Quella di rassicurare i mercati (che osservano preoccupati le resistenze di Berlino, cui spetta la parte maggiore di aiuti ad Atene) sembra essere una delle priorità dei ministri dell'Eurozona presenti a Washington: il timore, neanche troppo velato, è quello di dover affrontare lunedì mattina una riapertura delle Borse con un effetto domino sulle altre economie 'sotto esame'. Un elenco nel quale, ha ribadito il ministro dell'Economia Giulio Tremonti, non c'è l'Italia dal momento che le cifre fornite dal Fmi ''ci vedono messi sul debito pubblico a fianco della Germania e molto meglio di tanti altri grandi paesi, Stati Uniti compresi''. E questo, ha aggiunto il ministro, "oggettivamente è un merito del governo Berlusconi".
Ma al G20 sono anche andate in scena le divisioni sull'ipotesi di una tassa per le banche per coprire i costi degli interventi di salvataggio, stimati in 11 mila miliardi di dollari: interventi che hanno aggravato i deficit di bilancio delle principali economie (entro il 2015 saranno cresciuti del 40 per cento secondo il Fondo monetario internazionale) e i cui costi – esclusi gli importi già recuperati – sono stati pari al 2,7 per cento del prodotto interno lordo dei paesi del G20, con punte del 5,4 per cento in Gran Bretagna.
La soluzione è stata quella di chiedere al Fmi – che per primo aveva proposto l'idea – di studiare ulteriormente il problema.
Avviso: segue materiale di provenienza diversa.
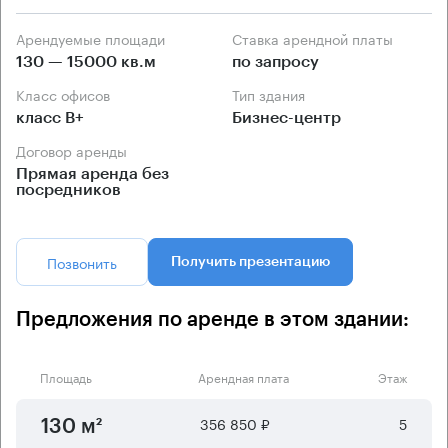
Арендуемые площади
Ставка арендной платы
130 — 15000 кв.м
по запросу
Класс офисов
Тип здания
класс B+
Бизнес-центр
Договор аренды
Прямая аренда без
посредников
Позвонить
Получить презентацию
Предложения по аренде в этом здании:
Площадь
Арендная плата
Этаж
356 850 ₽
5
130 м²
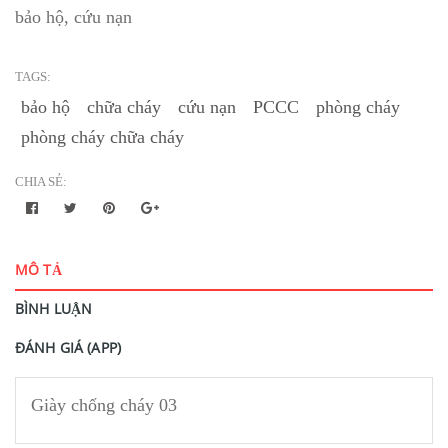
bảo hộ, cứu nạn
TAGS:
bảo hộ
chữa cháy
cứu nạn
PCCC
phòng cháy
phòng cháy chữa cháy
CHIA SẺ:
MÔ TẢ
BÌNH LUẬN
ĐÁNH GIÁ (APP)
Giày chống cháy 03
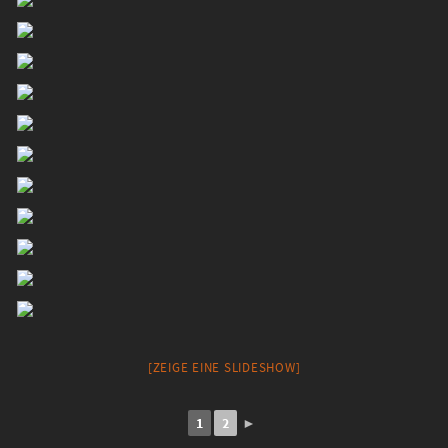
[ZEIGE EINE SLIDESHOW]
1
2
►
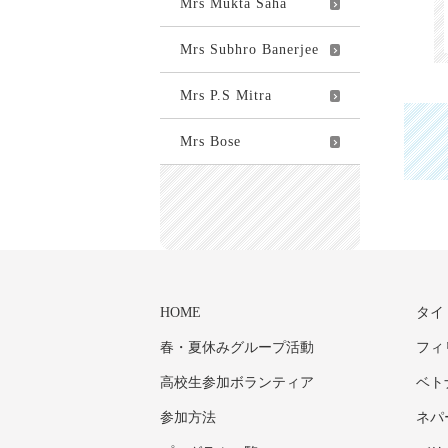
Mrs Mukta Saha
Mrs Subhro Banerjee
Mrs P.S Mitra
Mrs Bose
HOME
タイ
春・夏休みグループ活動
フィ
高校生参加ボランティア
ベト
参加方法
ネパ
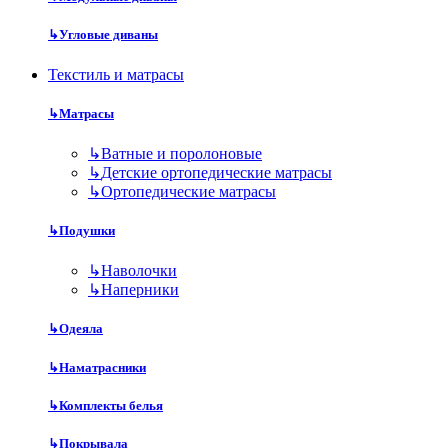
↳
Угловые диваны
Текстиль и матрасы
↳
Матрасы
↳
Ватные и поролоновые
↳
Детские ортопедические матрасы
↳
Ортопедические матрасы
↳
Подушки
↳
Наволочки
↳
Наперники
↳
Одеяла
↳
Наматрасники
↳
Комплекты белья
↳
Покрывала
Il ministro delle Finanze canadese Jim Flaherty, che ha co-presieduto la conferenza stampa di chiusura, ha spiegato che "alcuni paesi sono favorevoli, altri paesi chiaramente non lo sono: tutto dipende se un paese ha dovuto usare denaro dei contribuenti per salvare le banche".
Della questione se ne riparlerà a giugno quando il Fondo sottoporrà un suo rapporto sull'argomento. Sul fronte degli 'interventisti' si sono confermati gli Stati Uniti che – per bocca di Geithner – hanno detto di voler andare avanti con il piano di "una tassa sul rischio" a carico delle banche. E' una decisione, ha detto il segretario al Tesoro, "necessaria e nel nostro interesse''.
Ma se la linea americana incassa il sostegno del Cancelliere dello Scacchiere britannico Alistair Darling per il quale "si stanno facendo progressi", il suo omologo brasiliano, Guido Mantega, ha espresso la contrarietà delle potenze emergenti del Bric (Brasile, Russia, India e Cina) che dicono no all'ipotesi avanzata dal Fondo Monetario.
Sulla questione è intervenuto anche Draghi, che è anche presidente del Financial Stability Forum, sottolineando che per il G20, nel 2010 e 2011, deve essere una priorità la definizione degli standard sul capitale delle banche.
"Le tasse non possono sostituire la priorità chiave che è quella di rafforzare le richieste sul capitale e sulla liquidità del sistema bancario attraverso l'attuazione delle proposte di Basilea", ha detto Draghi in una lettera ai ministri del G20.